__Given entries__.
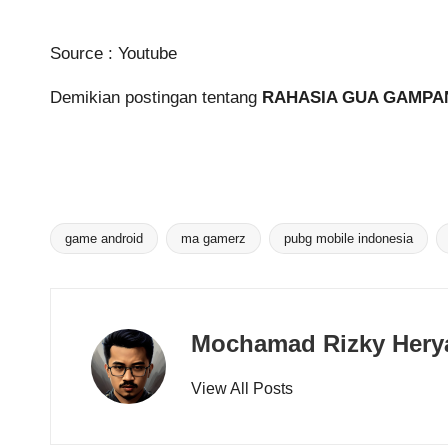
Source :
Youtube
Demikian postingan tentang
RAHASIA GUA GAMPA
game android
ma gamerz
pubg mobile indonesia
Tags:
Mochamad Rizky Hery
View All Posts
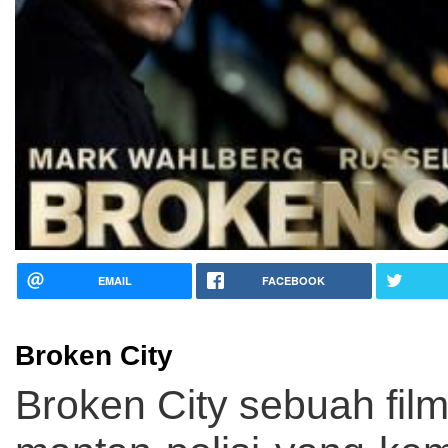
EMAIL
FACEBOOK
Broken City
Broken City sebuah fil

__Problem description__. Would it be possible to give the material above again exactly, with the pictures left out?

__Problem solution__.
Source :
Youtube
Demikian postingan tentang
RAHASIA GUA GAMPA
game android
ma gamerz
pubg mobile indonesia
Tags:
Mochamad Rizky Hery
View All Posts
EMAIL
FACEBOOK
Broken City
Broken City sebuah fil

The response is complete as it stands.